Johns Hopkins Medicine (JHM)
January 3, 2019
Almost everyone does it at some point — skip a dose of a medication, decide to not schedule a recommended follow-up appointment or ignore doctor’s orders to eat or exercise differently. Such nonadherence can seem harmless on an individual level, but costs the U.S. health care system billions of dollars a year. Now, Johns Hopkins researchers have shown how to best identify nonadherent patients, combining technology with the perceptions of health care providers.
The study, published online earlier this year and appearing in the December issue of Pediatric Nephrology, was conducted in a population of young people with chronic kidney disease, but likely holds lessons in how to track nonadherence more generally.
“We want to have better ways to figure out who is nonadherent so we can focus our efforts better on those patients who may require more assistance or specific resources to improve adherence,” says first author Cozumel Pruette, M.D., M.H.S., assistant professor of pediatrics at Johns Hopkins Children’s Center. “There are resources we can provide to boost adherence if we know who needs them.”

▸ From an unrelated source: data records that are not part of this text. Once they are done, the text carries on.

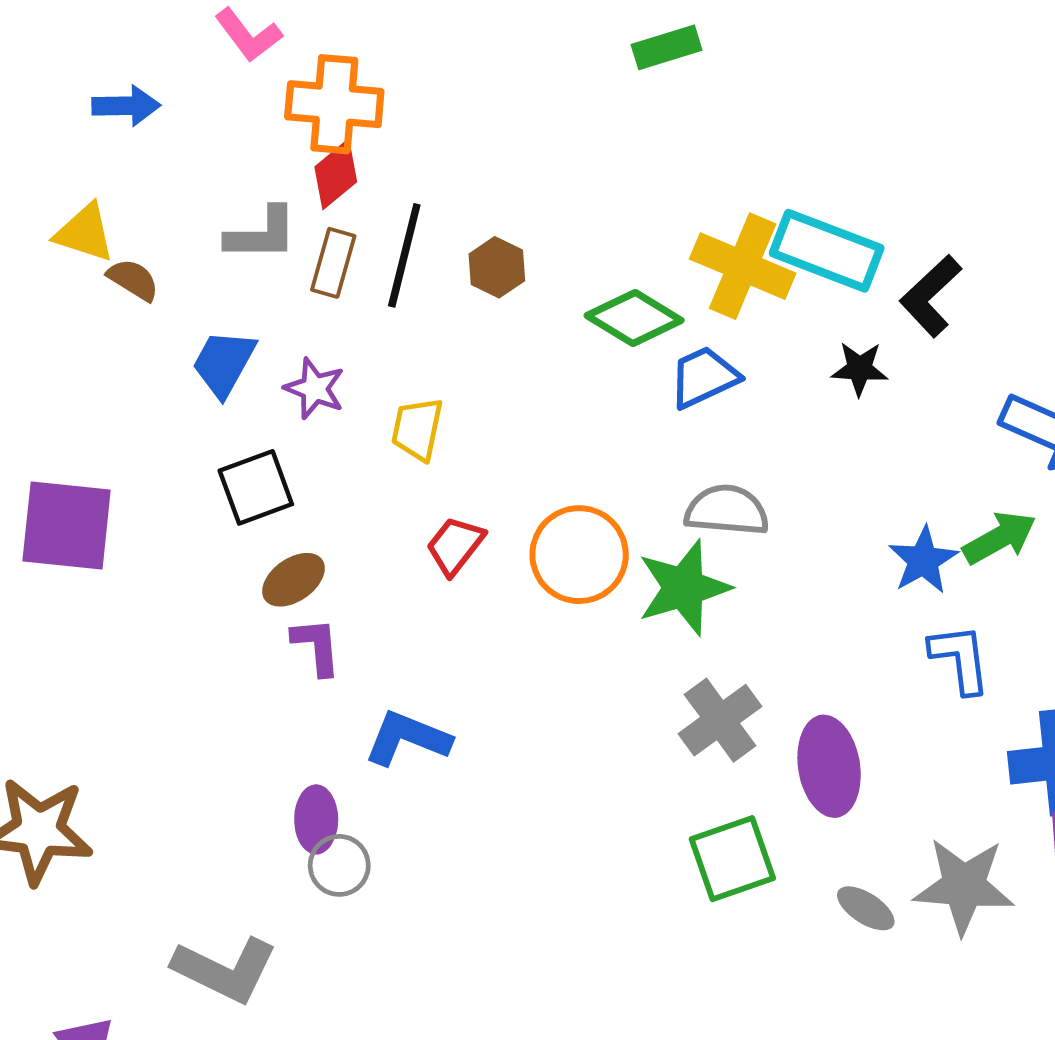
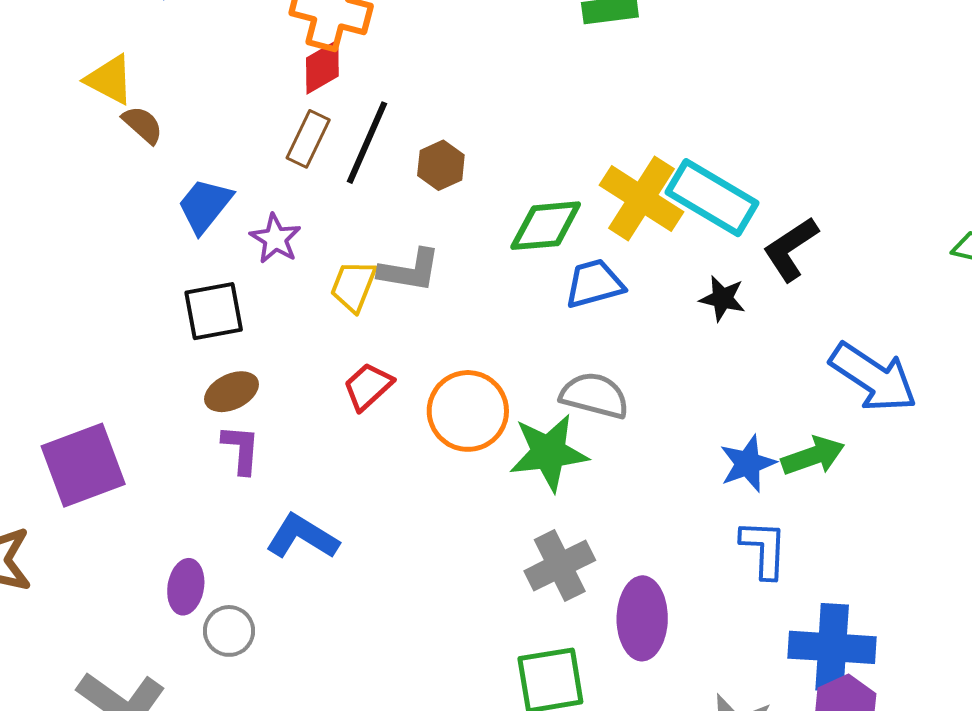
gray L-shape: (261, 234) -> (410, 270), moved
green diamond: (634, 318) -> (546, 226), turned -46
purple square: (67, 525) -> (83, 465), moved, turned -36
purple ellipse: (316, 819) -> (186, 587), moved

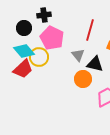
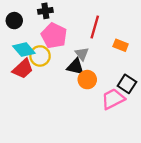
black circle: (24, 28) -> (14, 21), moved
black triangle: (95, 64) -> (75, 67), moved

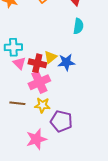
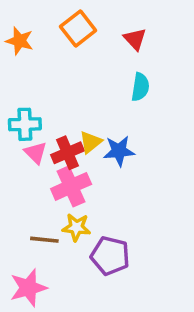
red cross: (37, 63) -> (67, 153), turned -36
brown line: (17, 103) -> (44, 240), moved
pink star: (36, 139) -> (28, 288), moved

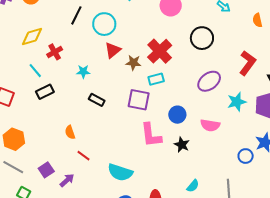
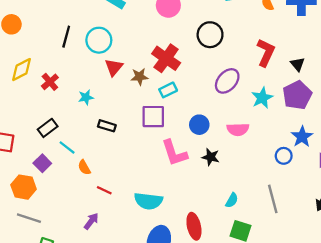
cyan line: (35, 71) -> (67, 147), moved
purple square: (46, 170) -> (42, 163), moved

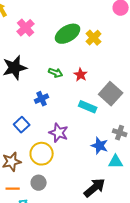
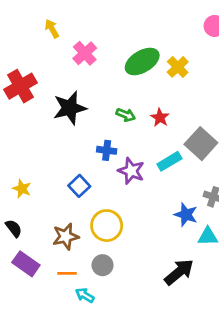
blue cross: (42, 99) -> (107, 150), turned 32
cyan rectangle: (88, 107) -> (169, 161), turned -54
purple star: (59, 133) -> (131, 171), moved

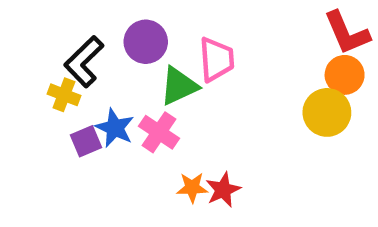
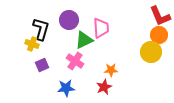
black L-shape: (84, 62) -> (41, 29), turned 150
blue star: (115, 128) -> (66, 88), moved, turned -30
orange star: (192, 188) -> (111, 70), moved

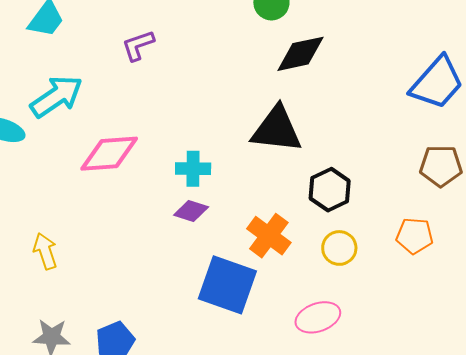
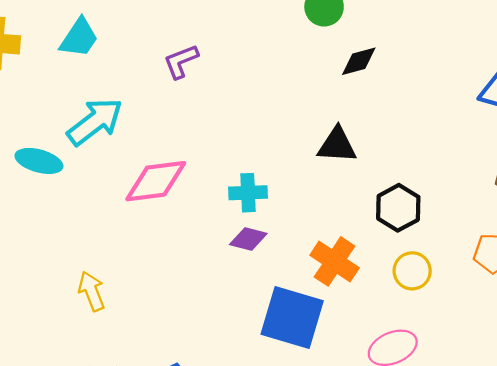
black diamond: (301, 54) -> (359, 61), size x0.7
black triangle: (277, 129) -> (337, 145), size x0.7

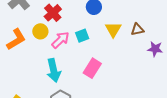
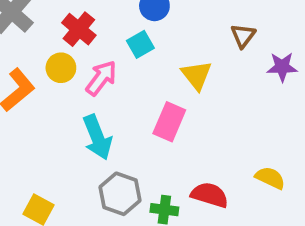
yellow triangle: (113, 29) -> (197, 75), moved
brown triangle: (137, 30) -> (243, 36), turned -32
cyan square: (82, 36) -> (140, 44), moved

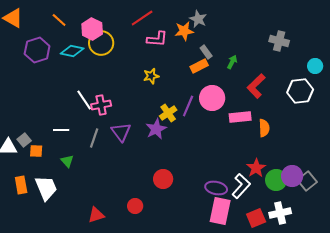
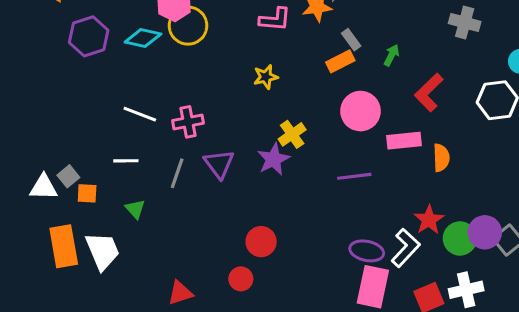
white line: (84, 100) -> (140, 114), moved, turned -35
purple line: (188, 106) -> (354, 176), moved, turned 60
red circle: (163, 179) -> (261, 242), moved
orange rectangle: (21, 185) -> (64, 246), size x1.5

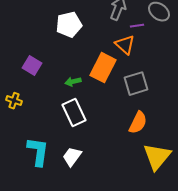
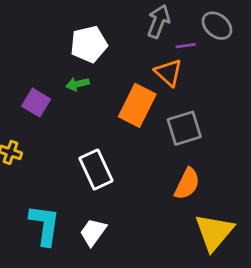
green arrow: (73, 82) -> (77, 84), moved

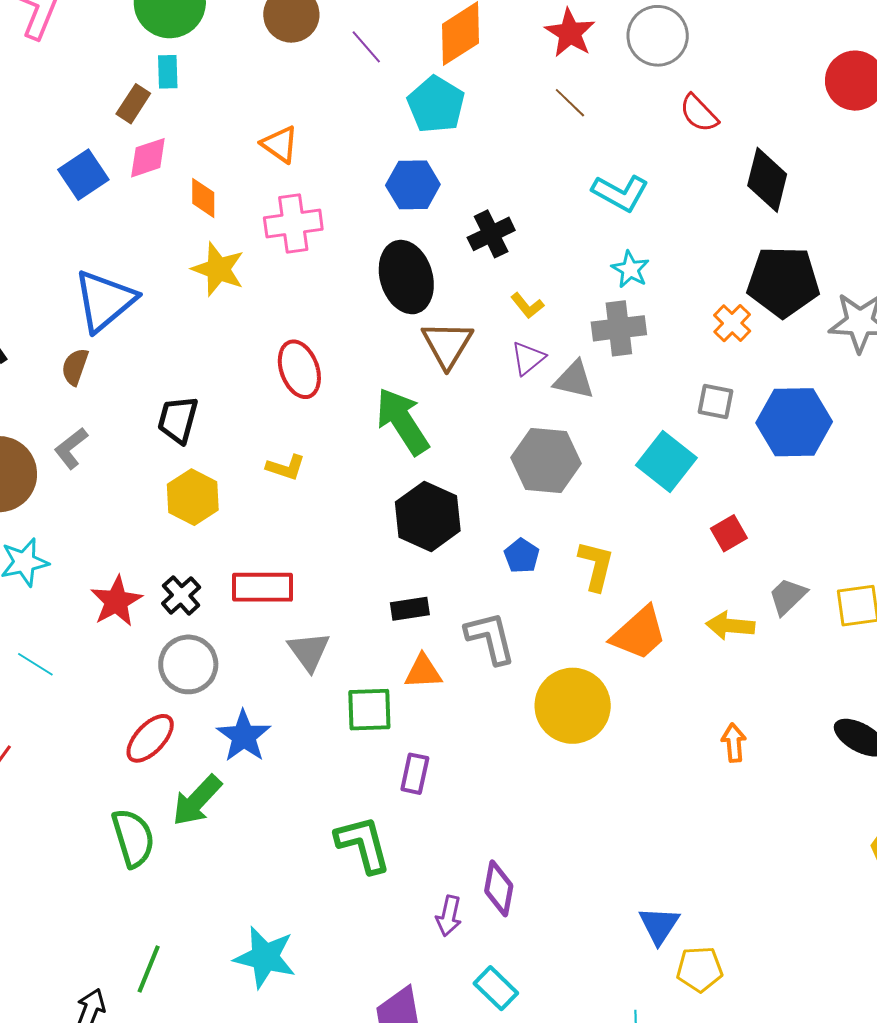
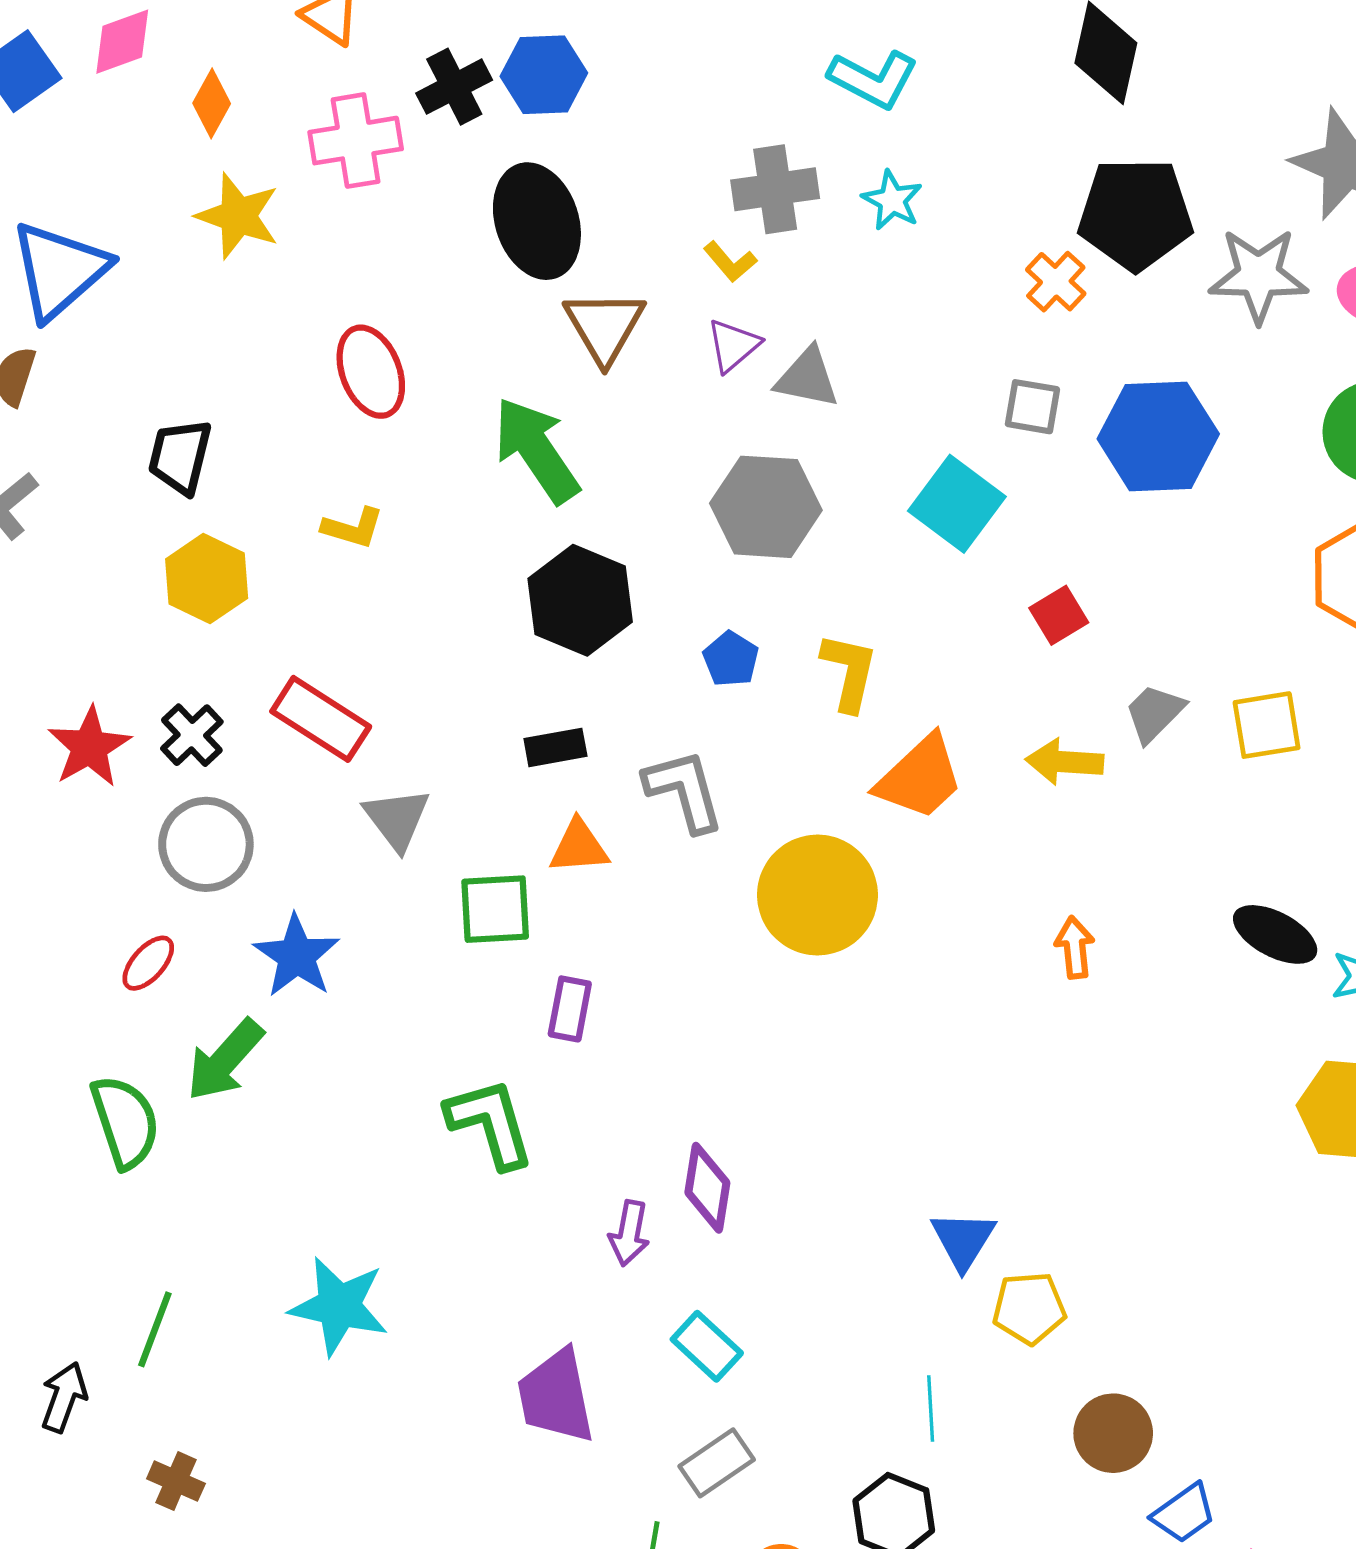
orange diamond: (203, 198) -> (212, 103), turned 30
black cross: (491, 234) -> (454, 87), moved
gray cross: (619, 328) -> (775, 189), moved
red rectangle: (262, 587) -> (321, 719), turned 34
red ellipse: (150, 738) -> (148, 963), size x0.7

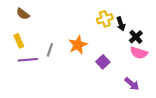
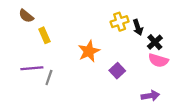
yellow rectangle: (19, 41) -> (44, 35), moved
gray line: (50, 50) -> (49, 77), moved
purple arrow: (132, 84) -> (150, 96), turned -49

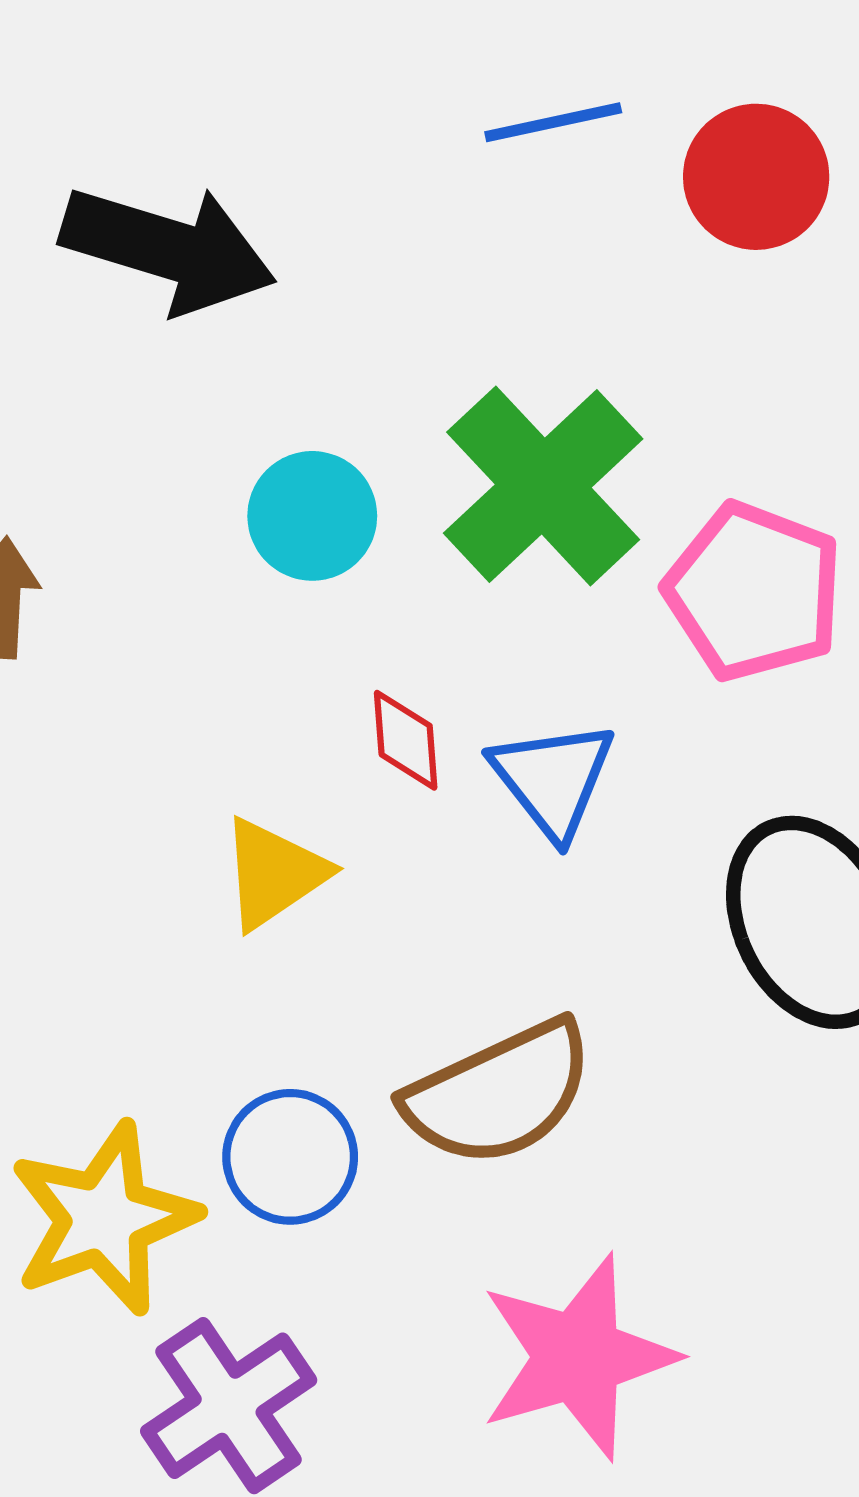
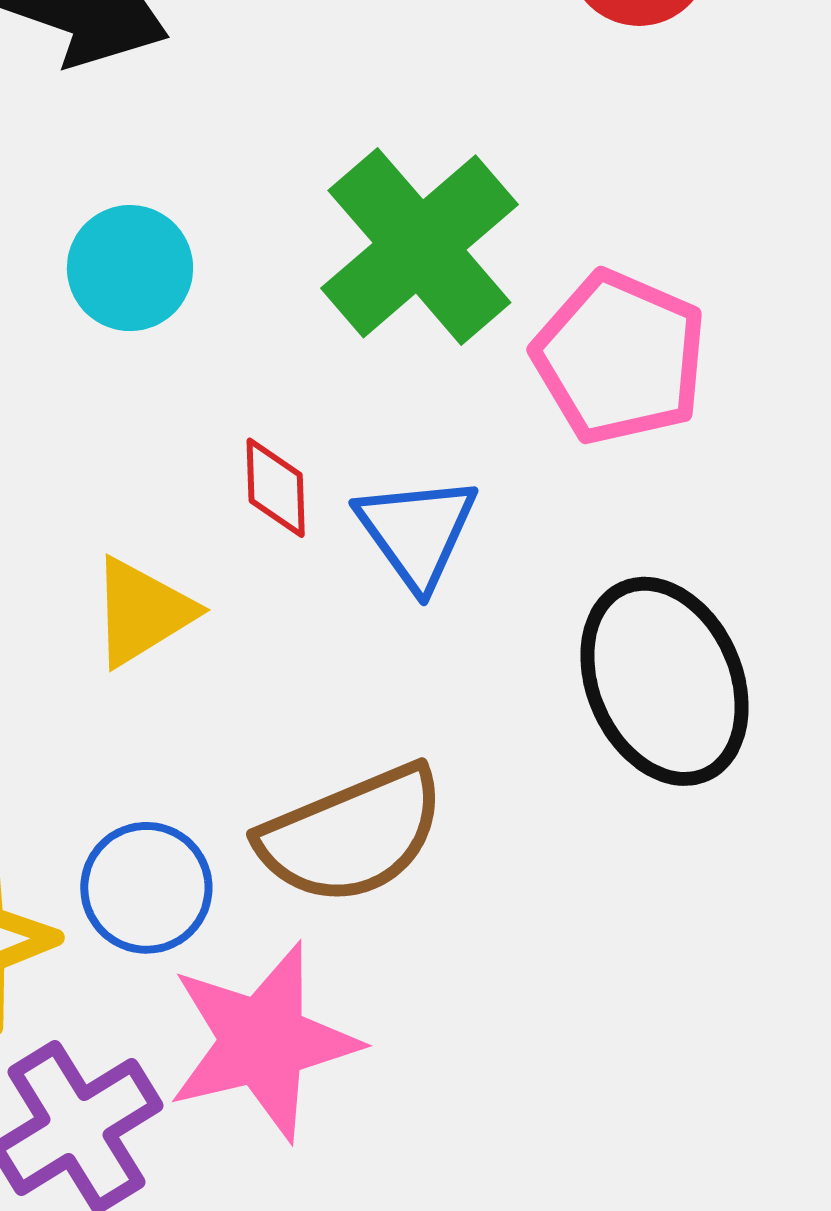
cyan circle: (312, 516) -> (130, 268), moved
pink star: (578, 1357) -> (263, 1041), moved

Between $68 billion and $150 billion of avoidable health care costs in the U.S. have been attributed to nonadherence, which is defined as any deviation from agreed upon recommendations from a health care provider. These rates can be especially high in children and young adults with chronic diseases who have to manage a complex regimen of medications. Poor adherence among youth with chronic kidney disease is one of the primary drivers for progression of the disease to end-stage renal disease.
Minimizing levels of nonadherence is a critical part of practicing high-value health care, something that Johns Hopkins and other large health care systems strive for. By improving patients’ adherence levels, avoidable long-term health care costs are lowered.
Today, there is no gold standard for identifying nonadherent patients, says Pruette. “At the bare minimum, it’s providers making an assessment of a patient during a clinic visit,” she says. A doctor or nurse may use lab values, imaging scans and patients’ reports during the clinic visit to make informed guesses about adherence.
New technologies have recently become available that give more objective measures of whether patients are following their medication regimen—electronic medical records connected to pharmacy data can tell doctors whether patients are refilling their prescriptions as often as they should be, and electronic pill boxes that record when they’re opened can give even more detailed day-by-day data.
In the new study, Pruette and her collaborators used five different measures of nonadherence in a population of 87 adolescents and young adults, ages 11 through 19, with chronic kidney disease or end-stage renal disease. All enrolled patients were seeing one of 17 participating medical providers at one of three academic medical centers. The measures of adherence were provider reports (in which a health care provider estimated a patient’s medication adherence after a clinic visit), patient reports and caregiver reports (both being eight-question surveys), electronic pill boxes (which record the date and time of every pill bottle open), and pharmacy refill data.
Health care providers and electronic pillboxes both classified 34.5 percent of patients as nonadherent, although they disagreed about which patients were nonadherent. Patient reports, caregiver reports and pharmacy refill data all classified between 50 and 61 percent of patients as nonadherent. Combining provider reports and pharmacy refill data, the researchers showed, led to the most balanced sensitivity (0.90) and negative predictive power (.88).
“In general, providers are already doing assessments of patients’ adherence levels, and most clinical practices have the ability to access pharmacy refill data, so this is a very feasible thing to start doing in a clinical setting,” says Pruette.
More research is needed to show whether the combination of provider assessment and pharmacy data is the best way to measure adherence levels in other patient populations.
“We can’t say what other specific populations our findings apply to, but it’s likely generalizable that some kind of multi-modal approach is really the most meaningful in identifying nonadherence and providing us with the greatest level of information to help patients improve their adherence,” says Pruette.
Other authors on the paper include Cyd Eaton, Tammy Brady, Barbara Fivush, Michelle Eakin and Kristin Riekert of the Johns Hopkins University School of Medicine; Shayna Coburn of the George Washington School of Medicine; Shamir Tuchman of Children’s National Health System; and Susan Mendley of the National Institutes of Health.
This work was supported by the National Institute of Diabetes and Digestive and Kidney Disease (R01DK092919).